TASK INSTRUCTIONS —
Keep the pictures out. Restate the entries below word for word.

ENTRIES SUPPLIED —
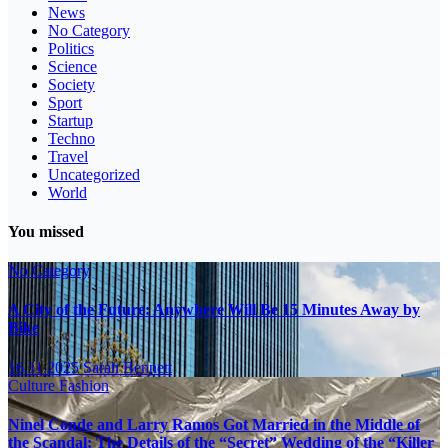
News
No Category
Politics
Science
Society
Sport
Startup
Techno
Travel
Uncategorized
World
You missed
No Category
A City of the Future: Anywhere Will Be 15 Minutes Away by
Bike
16.11.2025
Sarah Bennett
Culture
Fashion
Ninel Conde and Larry Ramos Got Married in the Middle of
the Scandal: The Details of the “Secret” Wedding of the “Killer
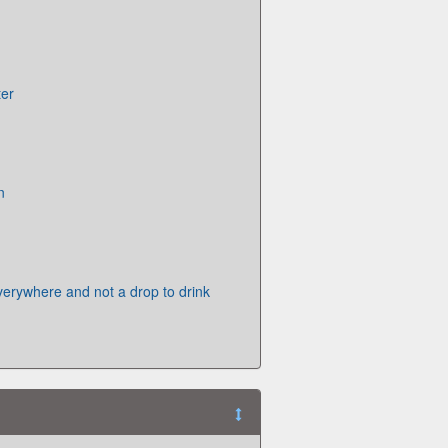
ter
n
verywhere and not a drop to drink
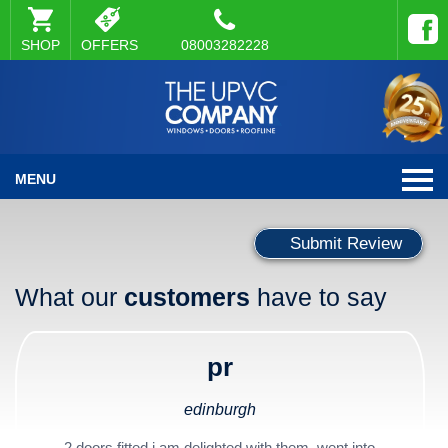
SHOP
OFFERS
08003282228
MENU
Submit Review
What our
customers
have to say
pr
edinburgh
2 doors fitted i am delighted with them, went into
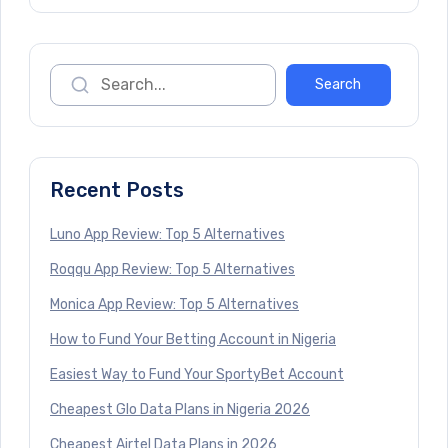
Recent Posts
Luno App Review: Top 5 Alternatives
Roqqu App Review: Top 5 Alternatives
Monica App Review: Top 5 Alternatives
How to Fund Your Betting Account in Nigeria
Easiest Way to Fund Your SportyBet Account
Cheapest Glo Data Plans in Nigeria 2026
Cheapest Airtel Data Plans in 2026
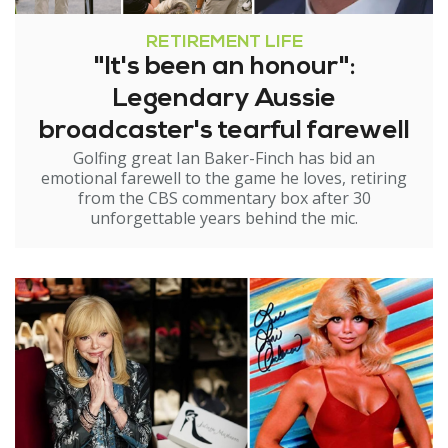
RETIREMENT LIFE
"It's been an honour":
Legendary Aussie
broadcaster's tearful farewell
Golfing great Ian Baker-Finch has bid an
emotional farewell to the game he loves, retiring
from the CBS commentary box after 30
unforgettable years behind the mic.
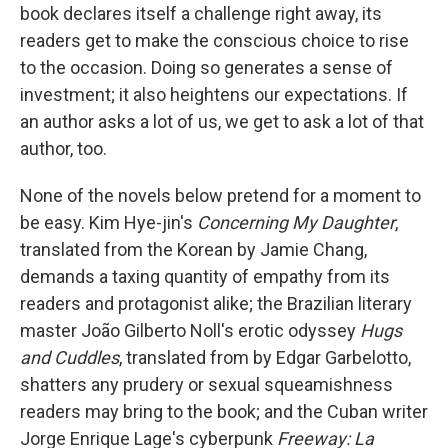
book declares itself a challenge right away, its
readers get to make the conscious choice to rise
to the occasion. Doing so generates a sense of
investment; it also heightens our expectations. If
an author asks a lot of us, we get to ask a lot of that
author, too.
None of the novels below pretend for a moment to
be easy. Kim Hye-jin's
Concerning My Daughter
,
translated from the Korean by Jamie Chang,
demands a taxing quantity of empathy from its
readers and protagonist alike; the Brazilian literary
master João Gilberto Noll's erotic odyssey
Hugs
and Cuddles
, translated from by Edgar Garbelotto,
shatters any prudery or sexual squeamishness
readers may bring to the book; and the Cuban writer
Jorge Enrique Lage's cyberpunk
Freeway: La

RESPONSE TO THE TASK —
News
No Category
Politics
Science
Society
Sport
Startup
Techno
Travel
Uncategorized
World
You missed
No Category
A City of the Future: Anywhere Will Be 15 Minutes Away by
Bike
16.11.2025
Sarah Bennett
Culture
Fashion
Ninel Conde and Larry Ramos Got Married in the Middle of
the Scandal: The Details of the “Secret” Wedding of the “Killer
ter
n
verywhere and not a drop to drink
SHOP
OFFERS
08003282228
MENU
Submit Review
What our
customers
have to say
pr
edinburgh
2 doors fitted i am delighted with them, went into
Recent Posts
Luno App Review: Top 5 Alternatives
Roqqu App Review: Top 5 Alternatives
Monica App Review: Top 5 Alternatives
How to Fund Your Betting Account in Nigeria
Easiest Way to Fund Your SportyBet Account
Cheapest Glo Data Plans in Nigeria 2026
Cheapest Airtel Data Plans in 2026
RETIREMENT LIFE
"It's been an honour":
Legendary Aussie
broadcaster's tearful farewell
Golfing great Ian Baker-Finch has bid an
emotional farewell to the game he loves, retiring
from the CBS commentary box after 30
unforgettable years behind the mic.
book declares itself a challenge right away, its
readers get to make the conscious choice to rise
to the occasion. Doing so generates a sense of
investment; it also heightens our expectations. If
an author asks a lot of us, we get to ask a lot of that
author, too.
None of the novels below pretend for a moment to
be easy. Kim Hye-jin's
Concerning My Daughter
,
translated from the Korean by Jamie Chang,
demands a taxing quantity of empathy from its
readers and protagonist alike; the Brazilian literary
master João Gilberto Noll's erotic odyssey
Hugs
and Cuddles
, translated from by Edgar Garbelotto,
shatters any prudery or sexual squeamishness
readers may bring to the book; and the Cuban writer
Jorge Enrique Lage's cyberpunk
Freeway: La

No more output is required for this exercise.